When she noticed someone might have had too much to drink, she’d pull out the glasses of water or Diet Coke, and slide a bag of chips over to them so they could sober up. On Monday nights, when a group of men would come in to shoot their weekly game of pool, Titze would bake cookies or brownies for them to munch on as they played.
“She wanted to keep her family, her people safe,” Morton said.
Titze retired from the bar a month ago in order to spend more time with her husband, who she’d been married to for six years, and their two grandsons.

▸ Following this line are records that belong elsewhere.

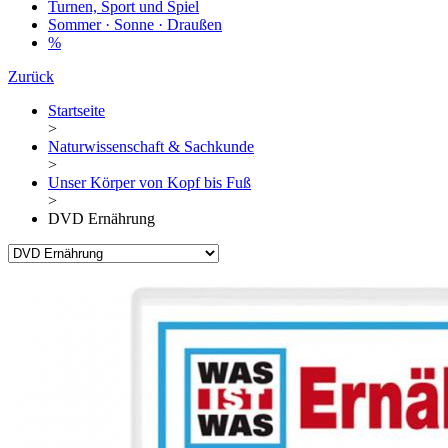
Turnen, Sport und Spiel
Sommer · Sonne · Draußen
%
Zurück
Startseite
>
Naturwissenschaft & Sachkunde
>
Unser Körper von Kopf bis Fuß
>
DVD Ernährung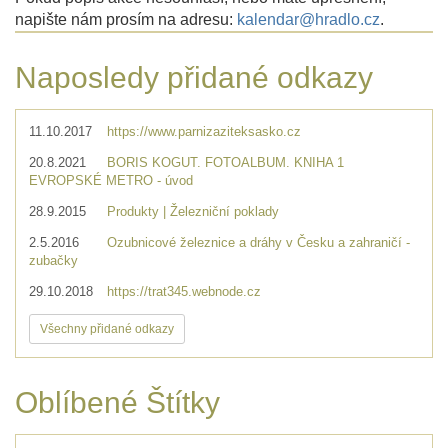
napište nám prosím na adresu:
kalendar@hradlo.cz
.
Naposledy přidané odkazy
11.10.2017
https://www.parnizaziteksasko.cz
20.8.2021
BORIS KOGUT. FOTOALBUM. KNIHA 1
EVROPSKÉ METRO - úvod
28.9.2015
Produkty | Železniční poklady
2.5.2016
Ozubnicové železnice a dráhy v Česku a zahraničí -
zubačky
29.10.2018
https://trat345.webnode.cz
Všechny přidané odkazy
Oblíbené Štítky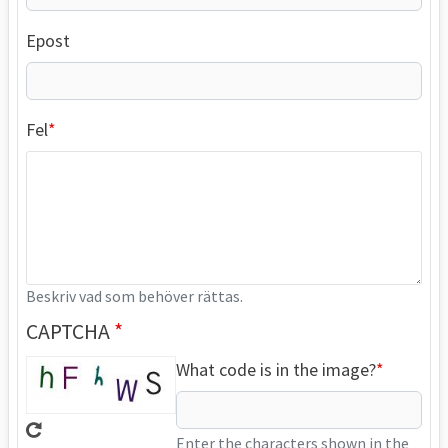
Epost
Fel
Beskriv vad som behöver rättas.
CAPTCHA
What code is in the image?
Enter the characters shown in the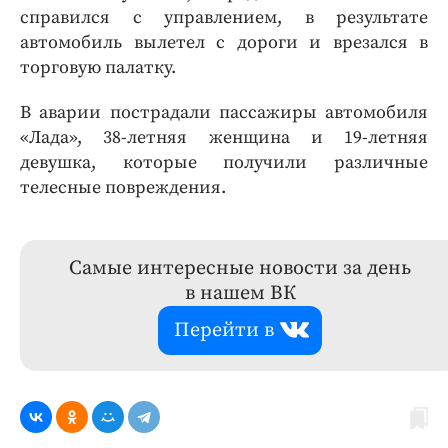
справился с управлением, в результате
автомобиль вылетел с дороги и врезался в
торговую палатку.
В аварии пострадали пассажиры автомобиля
«Лада», 38-летняя женщина и 19-летняя
девушка, которые получили различные
телесные повреждения.
Самые интересные новости за день
в нашем ВК
Перейти в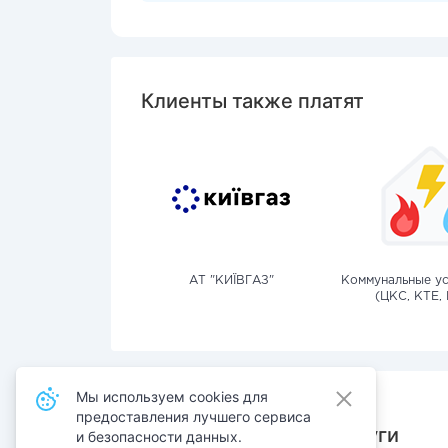
Клиенты также платят
АТ "КИЇВГАЗ"
Коммунальные ус
(ЦКС, КТЕ, 
Мы используем cookies для
предоставления лучшего сервиса
Также оплачивают услуги
и безопасности данных.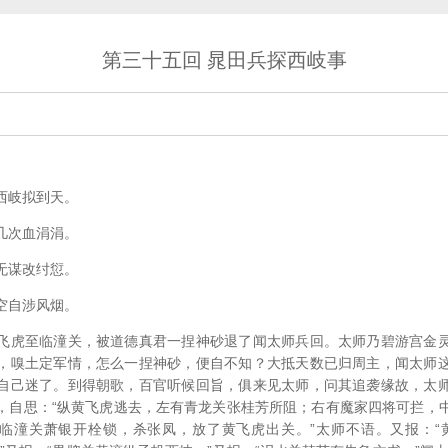
第三十五回 晁田兵探西岐事
西岐拟到天。
几次血涓涓。
无谋改纣愆。
空自涉风烟。
飞虎至临潼关，被道德真君一捏神砂退了闻太师兵回。太师乃碧游宫金
，嗅土定军情，怎么一捏神砂，便自不知？大抵天数已归周主，闻太师
自己迷了。到得朝歌，百官听候回旨，俱来见太师，问其追袭缘故，太
，自思：“纵黄飞虎逃去，左有青龙关张桂芳所阻；右有魔家四将可拦，
“临潼关萧银开栓锁，杀张凤，放了黄飞虎出关。”太师不语。又报：“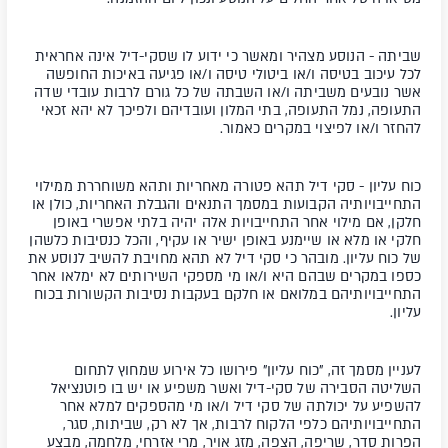
שביתה
-
הנוסע מצהיר ומאשר כי ידוע לו שסקי-דיל אינה אחראית
לכל עיכוב בטיסה ו/או ביטולי טיסה ו/או פגיעה באיכות החופשה
אשר נובעים משביתה ו/או השבתה של כל גורם לרבות עובדי שדה
התעופה, נמל התעופה, בתי המלון ועובדיהם ולפיכך לא יהא זכאי
להחזר ו/או לפיצוי במקרים כאמור.
כוח עליון
- סקי דיל תהא פטורה מאחריות ותהא משוחררת ממילוי
התחייבויותיה הקבועות במסמך התנאים והגבלת האחריות, כולן או
חלקן, אם מילוי אחר התחייבויות אלה יהיה בלתי אפשרי באופן
חלקי או מלא או שיימנע באופן ישיר או עקיף, והכל כנסיבות כלשהן
של כוח עליון. מובהר כי סקי דיל לא תהא מחויבת להשיב לנוסע את
כספו במקרים שבהם היא ו/או מי מספקי השירותים לא ימלאו אחר
התחייבויותיהם במלואם או חלקם בעקבות נסיבות הקשורות בכוח
עליון.
לעניין מסמך זה, "כוח עליון" פירושו כל אירוע שמחוץ לתחום
השליטה הסבירה של סקי-דיל ואשר משפיע או יש בו פוטנציאל
להשפיע על יכולתה של סקי דיל ו/או מי מהספקים למלא אחר
התחייבויותיהם כלפי הלקוח לרבות, אך לא רק, שביתות, סגר,
הפרות סדר, שריפה, הצפה, מזג אויר, מרי אזרחי, מלחמה, מבצע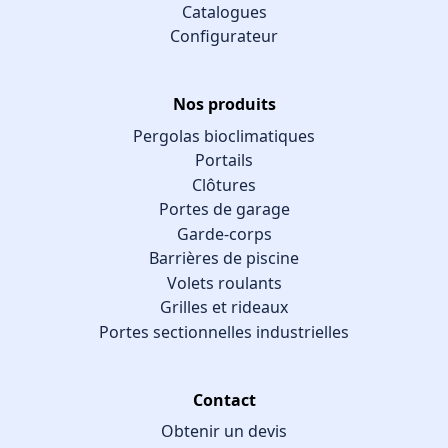
Catalogues
Configurateur
Nos produits
Pergolas bioclimatiques
Portails
Clôtures
Portes de garage
Garde-corps
Barrières de piscine
Volets roulants
Grilles et rideaux
Portes sectionnelles industrielles
Contact
Obtenir un devis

Titze used to wake up at 4 a.m. to clean the bar up from the night before, organize her books and do inventory. Then at 6 a.m., she’d head off to her day of, spending eight hours laying concrete. Three or four nights a week, she’d also come back and bartend for the night.
On top of all that, she was a single mom.
“She wasn’t afraid to do anything,” Morton said.
Mandy and Bradley Titze were in Minnesota over the weekend to ride their motorcycle. It was something they both loved and did often, Morton said.
Many of the chalk messages on the cement outside Mandy’s reflected their love to ride.
Ride well and fly high. Love and miss you.